20 January, 2014
There's little doubt that Wokingham is a desirable place to live. The Berkshire market town has a reputation for providing parents with the perfect environment in which to bring up children, and many London commuters have also found it to be an ideal place for settling. As quiet and relaxing as it can be, it offers easy access to nearby Reading to the west and the capital to the east.
Wokingham's council has, over the last few years, looked to make it easier for those looking to join the 30,000 or so people who already reside in the town. Since 2011, 1,561 new properties have been created, easing the strain on the area's property market considerably.
Any development of this kind will have a number of knock-on benefits. For a start, jobs have been created by the building work itself, and more roles will no doubt be made available as infrastructure is adjusted to meet the needs of a growing local population.
The government incentive for new property in Wokingham
In more direct terms, Wokingham Borough Council is now expecting to receive more than £2.7 million in extra government funding over the next two years, simply for boosting its capacity so effectively. This will no doubt be spent on improving the lives of locals even further.
The reward has been given as part of the Government-orchestrated New Homes Bonus scheme. To qualify, authorities must be seen to be building new properties, while also bringing abandoned homes back to life. As well as the new homes which have been created in Wokingham, the council has also brought 91 empty homes back onto the market.
Looking to the future of Wokingham property development
These new homes only mark the beginning of the plans for Wokingham. It is thought that the council is hoping to build another 13,500 properties in the next 12 years, signalling huge growth for the area.
Of course, the building of new houses will inevitably present a few obstacles for the local authority. It has been suggested that flooding could become more of an issue if the development work isn't planned extremely carefully. The Loddon Valley Residents' Association (LVRA), for example, recently appealed to David Cameron to look carefully at the potential impact the growth could have on flooding vulnerability.
The concerns voiced by locals are being considered carefully, however. The LVRA has been working closely with the council, as well as Thames Water and the Environment Agency, to ensure homes and businesses can be kept safe.

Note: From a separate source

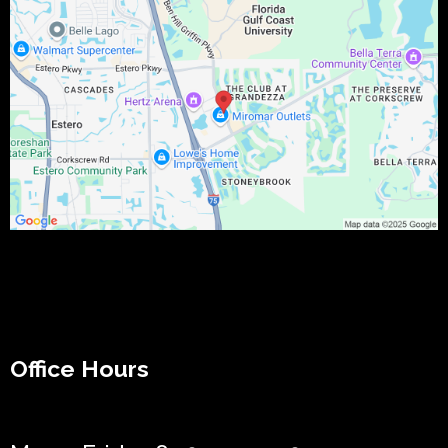
Office Hours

There seems to be a strong focus on extending residential capacity in Wokingham, and it's pretty obvious that the council wants to ensure the town can continue to go from strength to strength over the next decade. In order to have the right impact, though, this development work needs to be planned with precision. No doubt the extra government funding, along with the input of the area's current residents, will go some way to making sure that this can be the case.